Procrastination is not your fault

But it is your responsibility, to fix if you want to move out of mediocrity

Imagine this. You find yourself in front of a screen, mindlessly consuming content of one form or another, when the thought pops into your head “I’m wasting time, I should be working on _____”

What is the primary emotion that results from that thought?

For most people who procrastinate, the emotion is overwhelming guilt.

We cycle through an open loop of unresolved tasks, ‘should-ing’ on ourselves about what we ought to be doing. We beat ourselves up internally, like the lazy, worthless, losers that we know we are.

Does it work? Do we get off the couch, or close all our open tabs, and shift into productive action? Maybe, sometimes… But if guilt and shame made us work harder, then you wouldn’t still have a procrastination problem, would you?

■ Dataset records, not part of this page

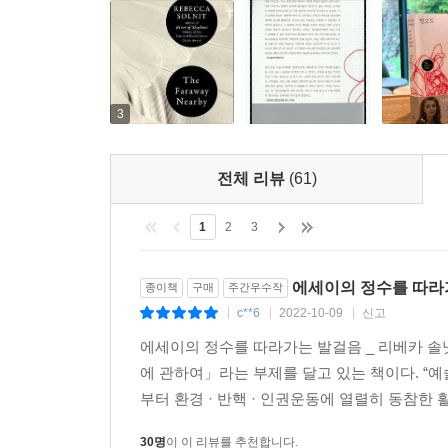
드러나기도 한다. 작가는 작가이기 전에 독자이며, 
매우 친밀하지만, 지극히 외롭기도 한 그 행위 안에서
우리가 책이라고 부르는 물건은 진짜 책이 아니라, 
책이 진짜 있어야 할 곳은 독자들의 머릿속, 관현악이
3
글쓰기는 누구에게도 할 수 없는 말을 아무에게도 하
전체 리뷰
(61)
훗날 독자가 될 수도 있는 누군가에게 하는 행위
상상할 수 없는 이야기를, 다른 이의 귀에 닿지 못
1
2
3
모르는 사람에게 침묵으로 말을 걸고, 그 이야기
아닐까.
에세이의 정수를 따라
종이책
구매
주간우수작
c**6
2022-10-09
신고
|
|
|
썰물 때의 단단하고 축축한 모래 위로 발자국이 선
에세이의 정수를 따라가는 발걸음 _ 리베카 솔닛 
있었을 것이다. 우리가 각자 뒤에 남긴 그 긴 선을
에 관하여」라는 부제를 달고 있는 책이다. “
걸음이 바느질의 한 땀 한 땀인 것처럼, 마치 내가
부터 환경 · 반핵 · 인권운동에 열렬히 동참한 
상상. 다른 이들이 만들어 내는 길과 교차하기도 하
하나로 엮인다. 마치 그 걸음이 바느질이고, 바느질은
30명
이 이 리뷰를 추천합니다.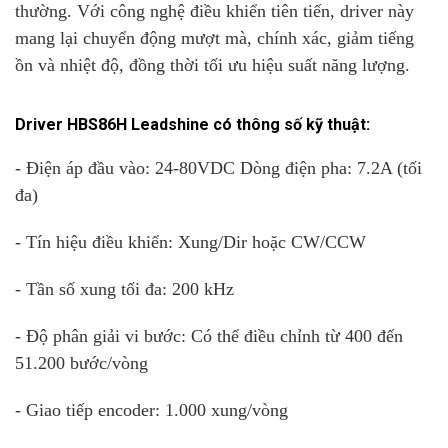
thường. Với công nghệ điều khiển tiên tiến, driver này
mang lại chuyển động mượt mà, chính xác, giảm tiếng
ồn và nhiệt độ, đồng thời tối ưu hiệu suất năng lượng.
Driver HBS86H Leadshine có thông số kỹ thuật:
- Điện áp đầu vào: 24-80VDC Dòng điện pha: 7.2A (tối
đa)
- Tín hiệu điều khiển: Xung/Dir hoặc CW/CCW
- Tần số xung tối đa: 200 kHz
- Độ phân giải vi bước: Có thể điều chỉnh từ 400 đến
51.200 bước/vòng
- Giao tiếp encoder: 1.000 xung/vòng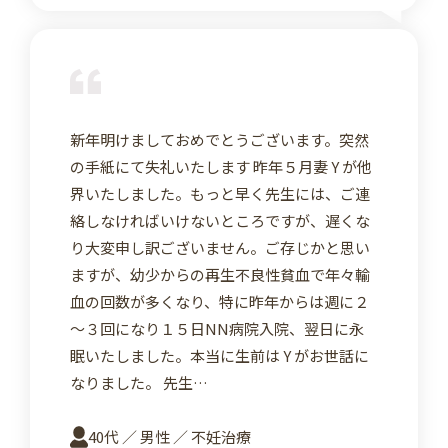
詳
新年明けましておめでとうございます。突然
の手紙にて失礼いたします 昨年５月妻 Y が他
界いたしました。もっと早く先生には、ご連
絡しなければいけないところですが、遅くな
り大変申し訳ございません。ご存じかと思い
ますが、幼少からの再生不良性貧血で年々輸
血の回数が多くなり、特に昨年からは週に２
～３回になり１５日NN病院入院、翌日に永
眠いたしました。本当に生前は Y がお世話に
なりました。 先生…
40代 ／ 男性 ／ 不妊治療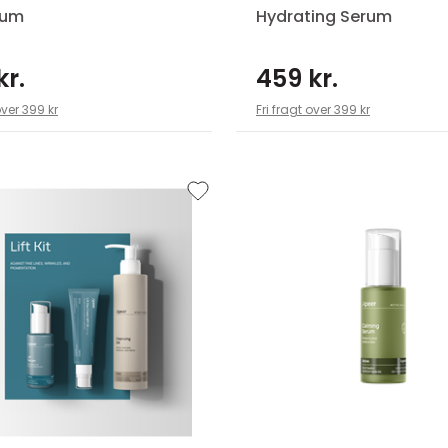
rum
Hydrating Serum
kr.
459 kr.
over 399 kr
Fri fragt over 399 kr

What if the negative guilt-energy was actually the force paralyzing you? It seems counter-intuitive, because we feel that beating ourselves up should motivate us, but it’s actually the opposite. It takes a lot of mental energy to hold onto guilt, and to run these self-punishing loops in our head all day. This energy is unavailable to us when we want to act.

What would happen if you stopped moralizing procrastination as a character flaw?... Just as a thought experiment for a little while. What if you stopped thinking of yourself as lazy, as if it was some inherent weakness in the fiber of your being? This is an old way of thinking, passed down through generations, that we are inherently bad and deserving of punishment.

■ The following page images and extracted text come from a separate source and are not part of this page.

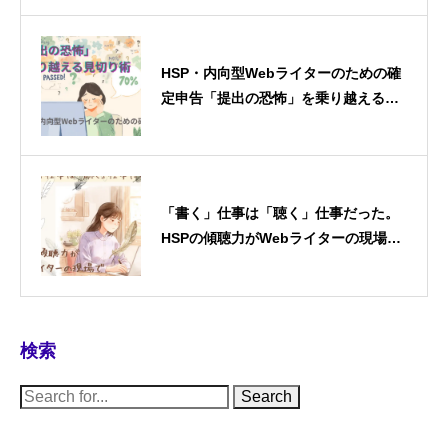
HSP・内向型Webライターのための確
定申告「提出の恐怖」を乗り越える見
切り術
「書く」仕事は「聴く」仕事だった。
HSPの傾聴力がWebライターの現場で
最大の武器になるまで
検索
S
e
a
r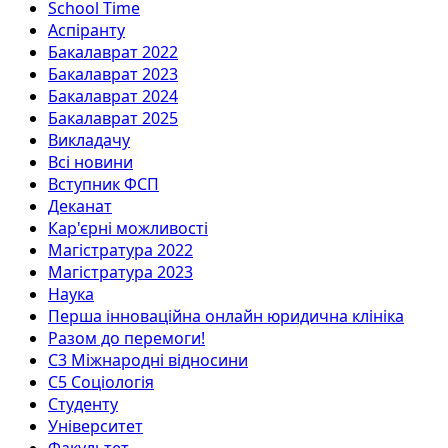
School Time
Аспіранту
Бакалаврат 2022
Бакалаврат 2023
Бакалаврат 2024
Бакалаврат 2025
Викладачу
Всі новини
Вступник ФСП
Деканат
Кар'єрні можливості
Магістратура 2022
Магістратура 2023
Наука
Перша інноваційна онлайн юридична клініка
Разом до перемоги!
С3 Міжнародні відносини
С5 Соціологія
Студенту
Університет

You’ve been repeating these patterns for years, and still not getting anywhere, so why not try a different approach for a while. How about treating yourself with compassion while you begin to question your beliefs and assumptions about what’s been holding you back?

Who’s voice is it in your head that constantly punishes you for being lazy and unproductive? Is that the true voice from your ‘heart’? Or is it possible that you just internalized the criticism of a parent, teacher, or other authority figure? Did they make you feel like you were a ‘bad boy’ or girl, deserving of punishment? If so, does that belief serve you productively right now?

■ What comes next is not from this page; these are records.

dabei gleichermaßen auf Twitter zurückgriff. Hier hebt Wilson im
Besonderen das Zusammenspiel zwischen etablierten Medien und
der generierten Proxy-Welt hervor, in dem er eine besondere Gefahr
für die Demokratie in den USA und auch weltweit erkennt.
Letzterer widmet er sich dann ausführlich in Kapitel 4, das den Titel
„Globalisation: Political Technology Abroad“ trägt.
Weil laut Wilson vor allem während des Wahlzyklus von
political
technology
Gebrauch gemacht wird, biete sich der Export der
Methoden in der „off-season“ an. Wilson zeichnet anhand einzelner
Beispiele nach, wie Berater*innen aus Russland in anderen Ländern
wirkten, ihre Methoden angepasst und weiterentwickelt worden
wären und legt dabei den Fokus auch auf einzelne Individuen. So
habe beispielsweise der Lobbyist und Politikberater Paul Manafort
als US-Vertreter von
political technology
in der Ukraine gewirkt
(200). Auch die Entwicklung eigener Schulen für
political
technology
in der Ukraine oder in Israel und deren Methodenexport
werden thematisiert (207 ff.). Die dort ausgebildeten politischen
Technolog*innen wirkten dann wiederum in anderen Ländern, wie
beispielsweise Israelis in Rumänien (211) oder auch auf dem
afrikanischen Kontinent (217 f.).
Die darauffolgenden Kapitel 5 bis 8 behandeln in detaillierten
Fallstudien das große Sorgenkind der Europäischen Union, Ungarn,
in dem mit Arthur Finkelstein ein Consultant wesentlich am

Our personality is a combination of many different ‘parts’ or ‘sub-selves’, that are often engaged in internal conflict*. We have a taskmaster part who constantly berates us for not doing enough, as well as an inner child who resents and resists being told what to do by the taskmaster… The inner child rebels by digging in its heels even further and refusing to move.

The net result of the two opposing forces is a standstill. Non-movement. Inaction.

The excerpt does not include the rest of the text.